The limitations of this paper include that the spatial data did not completely include all the
schools, and that differences among schools such as the number of students and types (i.e.
whether it is a public, private, charter, or magnet school). This study did not account for
homeschooled children as there was no data available about this. Other limitations such as the
certain degree of the coarseness and simplicity of this study and the scale that this study only
focused on the clusters of schools but not parents’ location, and not includes schools other than
K-12 schools.
Overall, the author conducted suitable methods and provided a basic but clear explanation of
the methodology in this paper. I like that the author provided a lot of the explanation of the result
and discussion about it. The quality of the maps of clusters is also good (simple but clear). In this
paper, the author introduced the theoretical basic, methodology and practical significance usually
with some short details about some supporting literature or background facts. This way is easy
for the audience to understands the steps she went through and make this paper’s structure good.
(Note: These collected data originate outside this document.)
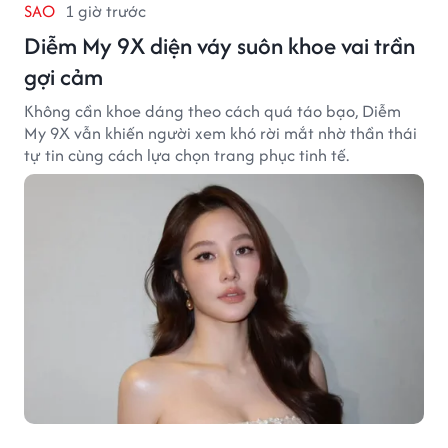
SAO
1 giờ trước
Diễm My 9X diện váy suôn khoe vai trần
gợi cảm
Không cần khoe dáng theo cách quá táo bạo, Diễm
My 9X vẫn khiến người xem khó rời mắt nhờ thần thái
tự tin cùng cách lựa chọn trang phục tinh tế.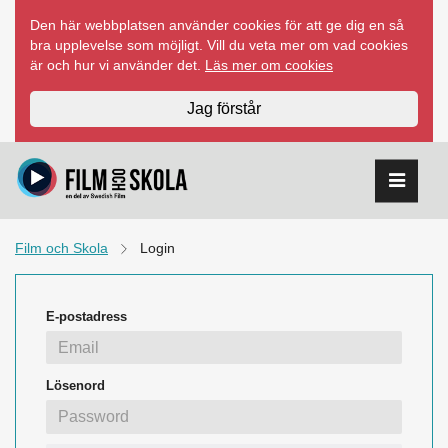
Hoppa
Den här webbplatsen använder cookies för att ge dig en så
till
bra upplevelse som möjligt. Vill du veta mer om vad cookies
innehåll
är och hur vi använder det.
Läs mer om cookies
Jag förstår
Film och Skola
Login
E-postadress
Lösenord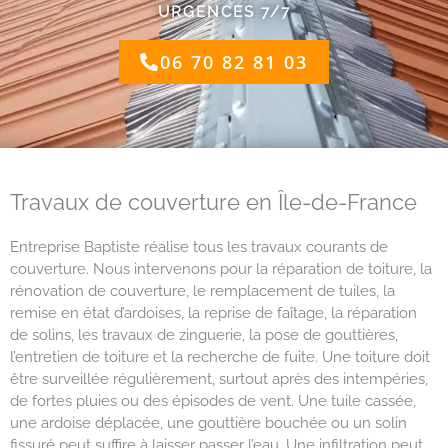
URGENCES 7/7
06 70 82 81 03
Travaux de couverture en Île-de-France
Entreprise Baptiste réalise tous les travaux courants de
couverture. Nous intervenons pour la réparation de toiture, la
rénovation de couverture, le remplacement de tuiles, la
remise en état d’ardoises, la reprise de faîtage, la réparation
de solins, les travaux de zinguerie, la pose de gouttières,
l’entretien de toiture et la recherche de fuite. Une toiture doit
être surveillée régulièrement, surtout après des intempéries,
de fortes pluies ou des épisodes de vent. Une tuile cassée,
une ardoise déplacée, une gouttière bouchée ou un solin
fissuré peut suffire à laisser passer l’eau. Une infiltration peut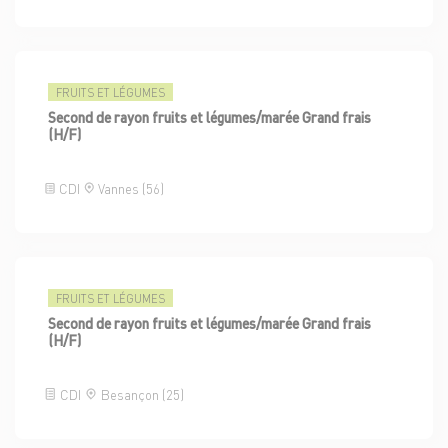
FRUITS ET LÉGUMES
Second de rayon fruits et légumes/marée Grand frais
(H/F)
CDI
Vannes (56)
FRUITS ET LÉGUMES
Second de rayon fruits et légumes/marée Grand frais
(H/F)
CDI
Besançon (25)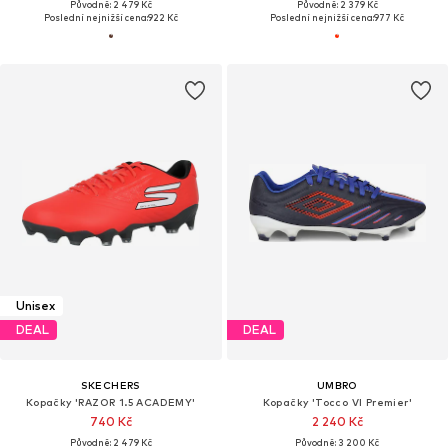
Původně: 2 479 Kč
Původně: 2 379 Kč
Poslední nejnižší cena:
922 Kč
Poslední nejnižší cena:
977 Kč
Unisex
DEAL
DEAL
SKECHERS
UMBRO
Kopačky 'RAZOR 1.5 ACADEMY'
Kopačky 'Tocco VI Premier'
740 Kč
2 240 Kč
Původně: 2 479 Kč
Původně: 3 200 Kč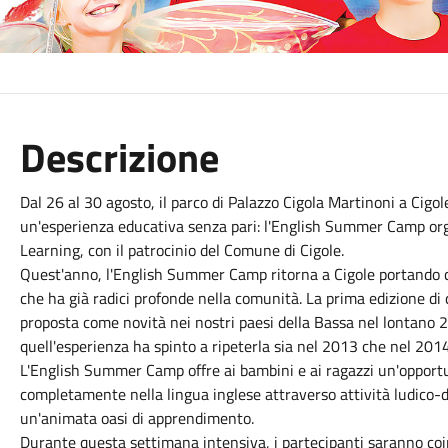
Descrizione
Dal 26 al 30 agosto, il parco di Palazzo Cigola Martinoni a Cigo
un'esperienza educativa senza pari: l'English Summer Camp o
Learning, con il patrocinio del Comune di Cigole.
Quest'anno, l'English Summer Camp ritorna a Cigole portando c
che ha già radici profonde nella comunità. La prima edizione d
proposta come novità nei nostri paesi della Bassa nel lontano 2
quell'esperienza ha spinto a ripeterla sia nel 2013 che nel 2014
L'English Summer Camp offre ai bambini e ai ragazzi un'opport
completamente nella lingua inglese attraverso attività ludico-d
un'animata oasi di apprendimento.
Durante questa settimana intensiva, i partecipanti saranno coinvo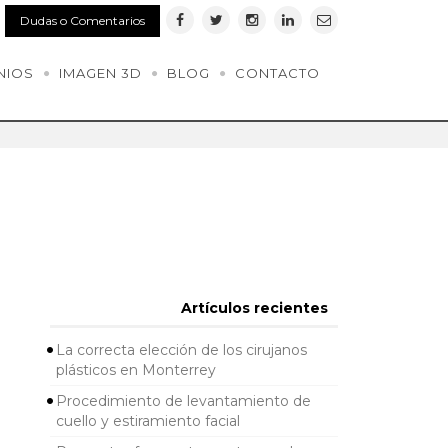
Dudas o Comentarios
NIOS
IMAGEN 3D
BLOG
CONTACTO
Artículos recientes
La correcta elección de los cirujanos
plásticos en Monterrey
Procedimiento de levantamiento de
cuello y estiramiento facial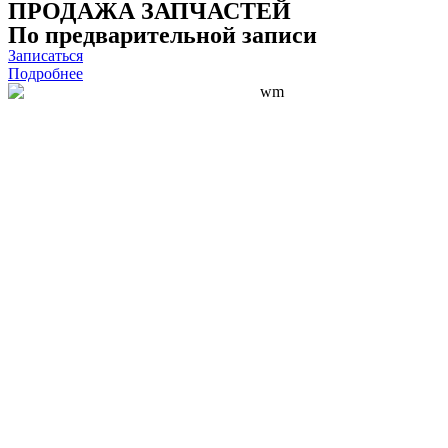
ПРОДАЖА ЗАПЧАСТЕЙ
По предварительной записи
Записаться
Подробнее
I hope there would be more new studies about this issue (i.e. Delamater, Leslie, et al. 2016) and
provided more helpful results for understanding the public health situation and making it better.
Bibliographic Information
Delamater, P. L., Leslie, T. F., & Yang, Y. T. (2016). A spatiotemporal analysis of non-medical
exemptions from vaccination: California schools before and after SB277. Social
Science & Medicine, 168, 230 238.
Dzwonczyk, E. A. (2020). Clusters of Nonmedical Exemptions to Vaccination in Illinois K–12
Schools. The Professional Geographer, 72(1), 22-36.
Salmon, D. A., Moulton, L. H., Omer, S. B., DeHart, M. P., Stokley, S., & Halsey, N. A. (2005).
Factors associated with refusal of childhood vaccines among parents of school-aged
children: a case-control study. Archives of pediatrics & adolescent medicine, 159(5), 470
-476.
Salmon, D. A., and A. W. Siegel. 2001. Religious and philosophical exemptions from
vaccination requirements and lessons learned from conscientious objectors from
conscription. Public Health Reports 116 (4):289–95. DOI: 10.1093/phr/116.4.289.